● **TO DO**
Only those lines in the data below from the line containing "The Company processes" through the line containing "-fno-strict-return -ffp-contract=on -fno-rounding-math", both included, should be restated word for word.

[Extracted page text data]
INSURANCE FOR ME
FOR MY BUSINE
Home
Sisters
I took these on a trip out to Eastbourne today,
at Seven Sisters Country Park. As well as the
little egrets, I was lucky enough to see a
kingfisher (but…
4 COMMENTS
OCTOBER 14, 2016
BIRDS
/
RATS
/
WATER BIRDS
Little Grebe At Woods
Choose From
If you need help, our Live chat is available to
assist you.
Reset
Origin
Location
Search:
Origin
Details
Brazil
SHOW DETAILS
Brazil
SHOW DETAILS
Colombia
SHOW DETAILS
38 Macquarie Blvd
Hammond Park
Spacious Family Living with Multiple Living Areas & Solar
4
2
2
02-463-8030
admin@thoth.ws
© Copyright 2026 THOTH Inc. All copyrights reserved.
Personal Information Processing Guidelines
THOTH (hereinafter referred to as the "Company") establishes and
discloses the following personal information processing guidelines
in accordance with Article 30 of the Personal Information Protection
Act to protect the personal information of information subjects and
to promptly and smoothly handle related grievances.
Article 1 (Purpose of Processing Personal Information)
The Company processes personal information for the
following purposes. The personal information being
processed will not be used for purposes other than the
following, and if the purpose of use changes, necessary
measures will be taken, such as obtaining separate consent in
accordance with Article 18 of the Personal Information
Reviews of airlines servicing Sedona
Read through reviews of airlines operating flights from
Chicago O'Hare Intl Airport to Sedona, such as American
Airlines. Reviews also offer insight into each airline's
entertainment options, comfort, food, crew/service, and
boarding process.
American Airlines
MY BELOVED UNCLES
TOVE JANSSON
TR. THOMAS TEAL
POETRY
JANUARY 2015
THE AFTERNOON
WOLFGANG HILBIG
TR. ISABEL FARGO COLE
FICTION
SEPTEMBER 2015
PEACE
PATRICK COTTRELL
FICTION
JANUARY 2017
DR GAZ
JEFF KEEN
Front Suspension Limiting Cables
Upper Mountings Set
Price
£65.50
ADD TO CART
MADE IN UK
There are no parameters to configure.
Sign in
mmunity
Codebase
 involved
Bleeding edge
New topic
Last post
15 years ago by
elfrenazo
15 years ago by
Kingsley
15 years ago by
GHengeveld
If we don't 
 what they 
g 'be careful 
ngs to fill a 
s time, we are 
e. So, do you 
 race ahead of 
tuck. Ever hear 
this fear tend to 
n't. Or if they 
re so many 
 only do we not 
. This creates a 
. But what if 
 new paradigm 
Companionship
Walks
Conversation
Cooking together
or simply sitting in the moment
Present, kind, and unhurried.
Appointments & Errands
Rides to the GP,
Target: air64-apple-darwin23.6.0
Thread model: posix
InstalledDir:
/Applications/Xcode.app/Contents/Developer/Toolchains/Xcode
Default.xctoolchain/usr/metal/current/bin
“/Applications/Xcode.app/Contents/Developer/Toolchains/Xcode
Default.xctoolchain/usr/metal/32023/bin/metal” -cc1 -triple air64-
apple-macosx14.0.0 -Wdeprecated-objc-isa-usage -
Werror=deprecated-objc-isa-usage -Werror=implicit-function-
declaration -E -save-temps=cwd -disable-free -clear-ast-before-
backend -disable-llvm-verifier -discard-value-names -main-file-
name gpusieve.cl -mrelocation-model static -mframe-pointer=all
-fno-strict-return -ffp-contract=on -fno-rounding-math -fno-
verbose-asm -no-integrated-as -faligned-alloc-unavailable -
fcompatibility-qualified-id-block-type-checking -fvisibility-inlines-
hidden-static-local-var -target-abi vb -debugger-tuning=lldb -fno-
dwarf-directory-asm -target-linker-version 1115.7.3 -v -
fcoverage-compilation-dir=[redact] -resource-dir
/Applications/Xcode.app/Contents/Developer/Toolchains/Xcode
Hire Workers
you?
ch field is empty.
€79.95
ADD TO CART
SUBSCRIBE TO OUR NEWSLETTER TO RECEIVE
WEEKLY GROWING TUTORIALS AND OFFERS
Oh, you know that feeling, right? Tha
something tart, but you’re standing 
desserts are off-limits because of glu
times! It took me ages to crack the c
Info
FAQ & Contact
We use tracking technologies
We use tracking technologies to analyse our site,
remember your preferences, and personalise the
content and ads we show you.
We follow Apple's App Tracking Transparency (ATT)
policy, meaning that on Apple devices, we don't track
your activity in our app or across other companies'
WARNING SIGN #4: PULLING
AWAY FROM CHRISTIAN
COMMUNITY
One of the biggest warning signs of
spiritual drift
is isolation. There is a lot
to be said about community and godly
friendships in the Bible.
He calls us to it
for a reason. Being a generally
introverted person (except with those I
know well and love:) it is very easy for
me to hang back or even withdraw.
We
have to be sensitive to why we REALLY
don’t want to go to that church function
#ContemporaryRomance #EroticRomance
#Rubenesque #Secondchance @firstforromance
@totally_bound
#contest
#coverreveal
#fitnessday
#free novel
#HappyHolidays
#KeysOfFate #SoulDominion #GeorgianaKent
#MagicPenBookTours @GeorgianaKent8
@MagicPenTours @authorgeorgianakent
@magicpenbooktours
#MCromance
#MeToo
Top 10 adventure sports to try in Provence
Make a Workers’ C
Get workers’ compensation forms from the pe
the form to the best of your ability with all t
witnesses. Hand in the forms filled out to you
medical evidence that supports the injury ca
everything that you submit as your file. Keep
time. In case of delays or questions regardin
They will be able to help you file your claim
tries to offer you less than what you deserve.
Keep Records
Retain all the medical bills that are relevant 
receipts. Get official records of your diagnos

● **REPLY**
The Company processes personal information for the
following purposes. The personal information being
processed will not be used for purposes other than the
following, and if the purpose of use changes, necessary
measures will be taken, such as obtaining separate consent in
accordance with Article 18 of the Personal Information
Reviews of airlines servicing Sedona
Read through reviews of airlines operating flights from
Chicago O'Hare Intl Airport to Sedona, such as American
Airlines. Reviews also offer insight into each airline's
entertainment options, comfort, food, crew/service, and
boarding process.
American Airlines
MY BELOVED UNCLES
TOVE JANSSON
TR. THOMAS TEAL
POETRY
JANUARY 2015
THE AFTERNOON
WOLFGANG HILBIG
TR. ISABEL FARGO COLE
FICTION
SEPTEMBER 2015
PEACE
PATRICK COTTRELL
FICTION
JANUARY 2017
DR GAZ
JEFF KEEN
Front Suspension Limiting Cables
Upper Mountings Set
Price
£65.50
ADD TO CART
MADE IN UK
There are no parameters to configure.
Sign in
mmunity
Codebase
 involved
Bleeding edge
New topic
Last post
15 years ago by
elfrenazo
15 years ago by
Kingsley
15 years ago by
GHengeveld
If we don't 
 what they 
g 'be careful 
ngs to fill a 
s time, we are 
e. So, do you 
 race ahead of 
tuck. Ever hear 
this fear tend to 
n't. Or if they 
re so many 
 only do we not 
. This creates a 
. But what if 
 new paradigm 
Companionship
Walks
Conversation
Cooking together
or simply sitting in the moment
Present, kind, and unhurried.
Appointments & Errands
Rides to the GP,
Target: air64-apple-darwin23.6.0
Thread model: posix
InstalledDir:
/Applications/Xcode.app/Contents/Developer/Toolchains/Xcode
Default.xctoolchain/usr/metal/current/bin
“/Applications/Xcode.app/Contents/Developer/Toolchains/Xcode
Default.xctoolchain/usr/metal/32023/bin/metal” -cc1 -triple air64-
apple-macosx14.0.0 -Wdeprecated-objc-isa-usage -
Werror=deprecated-objc-isa-usage -Werror=implicit-function-
declaration -E -save-temps=cwd -disable-free -clear-ast-before-
backend -disable-llvm-verifier -discard-value-names -main-file-
name gpusieve.cl -mrelocation-model static -mframe-pointer=all
-fno-strict-return -ffp-contract=on -fno-rounding-math -fno-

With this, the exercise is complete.